Les élections législatives hongroises de dimanche attirent l’attention après des incidents récents et le soutien affiché du vice-président américain Vance au Premier ministre sortant, Viktor Orbán. Le résultat est surveillé pour ses effets possibles sur l’unité de l’UE et sur l’euro. À Bruxelles, on s’attend à ce qu’un gouvernement dirigé par Peter Magyar réduise le blocage de la Hongrie dans la prise de décision de l’UE, y compris sur les décisions liées au soutien à l’Ukraine.

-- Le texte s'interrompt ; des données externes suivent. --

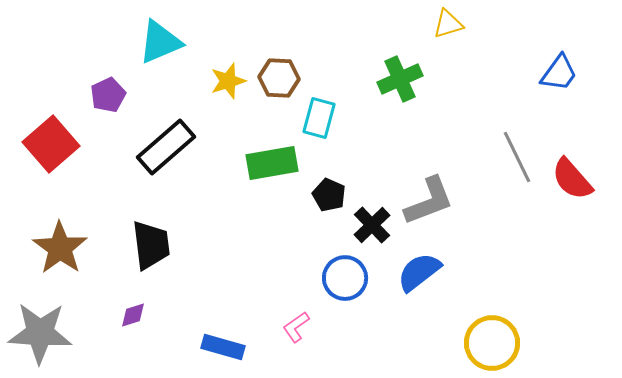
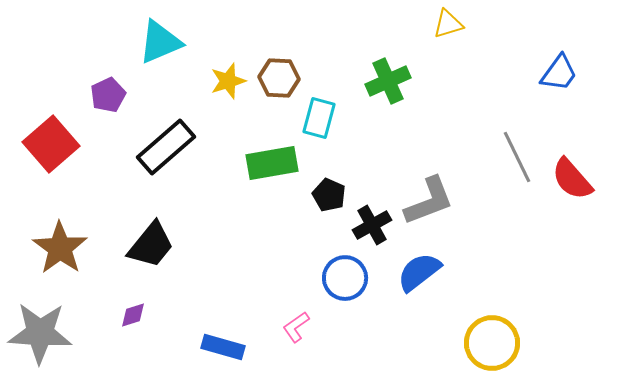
green cross: moved 12 px left, 2 px down
black cross: rotated 15 degrees clockwise
black trapezoid: rotated 46 degrees clockwise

Enjeux de l’élection pour l’euro

Orbán bloque un paquet de prêts de 90 milliards d’euros pour l’Ukraine. Selon des informations de presse, il lierait ce dossier à des dégâts présumés sur l’oléoduc Druzhba (un pipeline transportant du pétrole), qui acheminait auparavant du pétrole russe via l’Ukraine vers la Hongrie et d’autres pays européens. Une défaite d’Orbán est perçue comme favorable à la cohésion européenne et à l’autonomie stratégique (la capacité de l’UE à agir sans dépendre d’acteurs extérieurs), ce qui pourrait soutenir l’euro. Mais un changement de cap important n’est pas garanti. La Hongrie vote dimanche : un événement clé pour le positionnement sur l’euro. Une défaite d’Orbán est vue comme un possible catalyseur positif pour la monnaie, car elle pourrait débloquer une aide de 90 milliards d’euros à l’Ukraine. Il s’agit d’un scénario « tout ou rien » (un événement dont l’issue peut provoquer des mouvements marqués dans un sens ou dans l’autre) susceptible de réduire la prime de risque politique (le surcoût intégré dans les prix quand l’incertitude politique augmente) qui pèse actuellement sur l’euro.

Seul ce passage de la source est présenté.